▶ **REQUIREMENT**
Could you copy every line of the data that contains "centro"?

▶ **Collected data**

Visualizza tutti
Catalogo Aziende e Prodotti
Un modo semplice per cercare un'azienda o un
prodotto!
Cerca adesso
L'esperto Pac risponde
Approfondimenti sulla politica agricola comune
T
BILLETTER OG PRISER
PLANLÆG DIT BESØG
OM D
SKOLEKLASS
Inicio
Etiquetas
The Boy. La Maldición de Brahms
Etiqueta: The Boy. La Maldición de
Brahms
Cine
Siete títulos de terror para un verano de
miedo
...
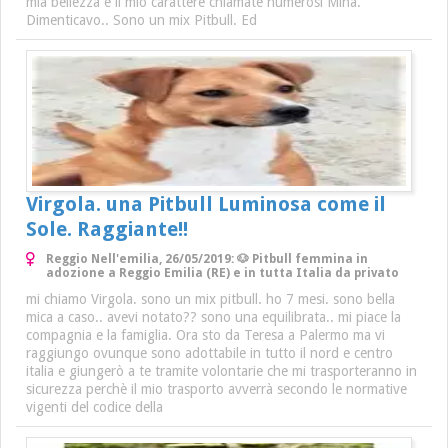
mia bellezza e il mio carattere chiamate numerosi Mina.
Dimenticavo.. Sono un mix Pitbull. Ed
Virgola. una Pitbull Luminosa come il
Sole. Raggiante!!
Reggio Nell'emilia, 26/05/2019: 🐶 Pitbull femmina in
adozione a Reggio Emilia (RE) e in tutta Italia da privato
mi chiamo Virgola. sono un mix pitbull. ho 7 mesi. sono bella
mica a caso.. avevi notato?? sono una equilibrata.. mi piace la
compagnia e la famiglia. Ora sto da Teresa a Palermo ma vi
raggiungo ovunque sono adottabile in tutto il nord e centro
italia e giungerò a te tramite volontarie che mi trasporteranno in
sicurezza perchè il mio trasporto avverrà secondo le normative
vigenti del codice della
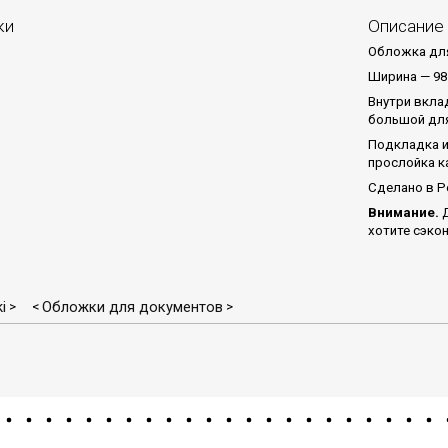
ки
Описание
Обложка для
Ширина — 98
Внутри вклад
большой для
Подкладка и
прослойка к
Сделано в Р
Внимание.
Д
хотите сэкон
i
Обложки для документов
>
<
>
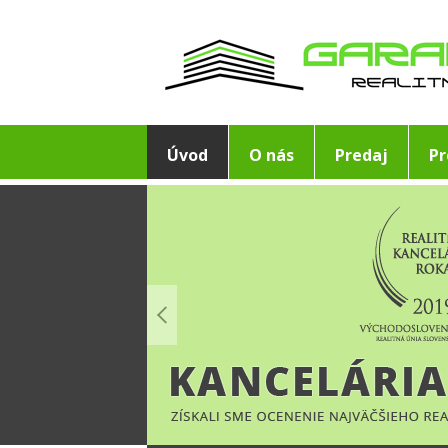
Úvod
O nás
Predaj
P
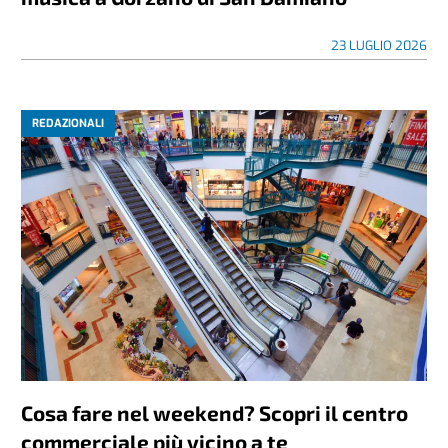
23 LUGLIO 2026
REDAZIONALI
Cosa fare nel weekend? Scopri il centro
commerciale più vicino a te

▶ **TASK SOLUTION**
raggiungo ovunque sono adottabile in tutto il nord e centro
Cosa fare nel weekend? Scopri il centro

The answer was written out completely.